← Back to portfolio
Published on

All in the Family

        If the concepts “family farm” and "small operation" are inextricably linked in your mind, a visit with Cannon Michael ’90 of the Bowles Farming Company Inc. may come as something of a surprise. First, there are the tomato-harvesting tractors, audible well past midnight, methodically pulling thousands of tomatoes from their vines before they’re dumped into enormous vats and driven off for processing – at harvest time this is a 24-hour operation. And by dawn, the sheer size and productivity of the place are readily apparent: 11,000 acres of tomatoes, alfalfa, corn, cotton, and melons stretching in every direction, farm machinery coming to life, and a morning shift of workers arriving to run it.

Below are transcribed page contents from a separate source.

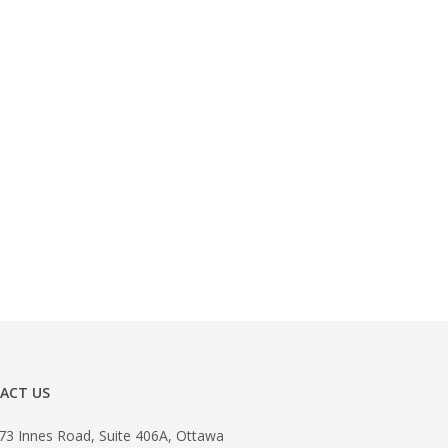
ACT US
73 Innes Road, Suite 406A, Ottawa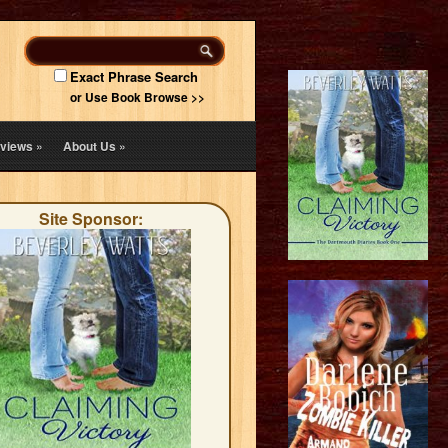
Exact Phrase Search
or Use Book Browse >>
views
»
About Us
»
Site Sponsor: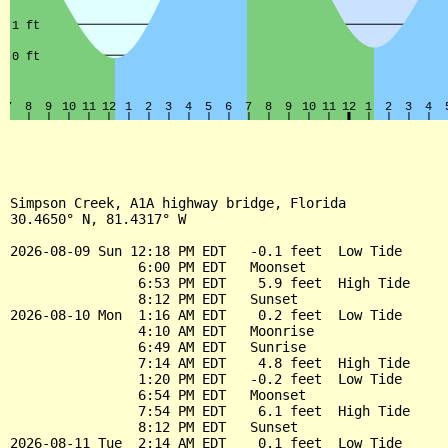
Simpson Creek, A1A highway bridge, Florida

30.4650° N, 81.4317° W

2026-08-09 Sun 12:18 PM EDT   -0.1 feet  Low Tide

                6:00 PM EDT   Moonset

                6:53 PM EDT    5.9 feet  High Tide

                8:12 PM EDT   Sunset

2026-08-10 Mon  1:16 AM EDT    0.2 feet  Low Tide

                4:10 AM EDT   Moonrise

                6:49 AM EDT   Sunrise

                7:14 AM EDT    4.8 feet  High Tide

                1:20 PM EDT   -0.2 feet  Low Tide

                6:54 PM EDT   Moonset

                7:54 PM EDT    6.1 feet  High Tide

                8:12 PM EDT   Sunset

2026-08-11 Tue  2:14 AM EDT    0.1 feet  Low Tide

            “We are about as dead center as you can get in the Central Valley,” says Michael, speaking of the flat and fertile midsection of California – one of the world's most productive agricultural regions, and home to more than 300 crops. And yet, in spite of the scale on which all this food is grown, most of the farms in California's heartland are still run by families.

            The Bowles Farming Company is one of them, but, as large as it is, it's just a slice of what it once was. Michael is a descendant of Henry Miller, once one of the biggest landowners in California and a man known to many as "the Cattle King”. By the time Miller died in 1919, he owned 1.4 million acres stretching from Oregon to Mexico; in fact he used to joke that he could ride the length of the state without leaving his property. Miller virtually founded the town of Los Baños, which sits about ten miles west of the place Michael and his family now call home.

            “My great- great- great- grandfather is really an American dream story,” relates Michael, who knows it well from both family lore and history books. Those accounts tell the tale of a teenage immigrant from Brockenheim, Germany, who made his way by steamer to New York in the mid-1800s. The California Gold Rush beckoned, and with only a few dollars in his pocket, Miller went west, setting up a small butcher shop with another German immigrant in San Francisco.

            “He was in the right place at the right time,” says Michael. “He was also very smart, and he worked hard.” Once the butcher shop was up and running, Miller and his partner began to raise their own cattle, operating large feed lots and buying more and more land on which to do so. With railroads running only north-south at the time – the coasts were not linked until 1869 – they faced little competition from the far side of the Rockies, and their business expanded. But despite Miller’s acumen, he didn’t look too far into the future. “The only thing he didn’t think about was succession,” says Michael. After his death, it took his heirs years to sort out his holdings, and much of the acreage Miller had assembled was sold off.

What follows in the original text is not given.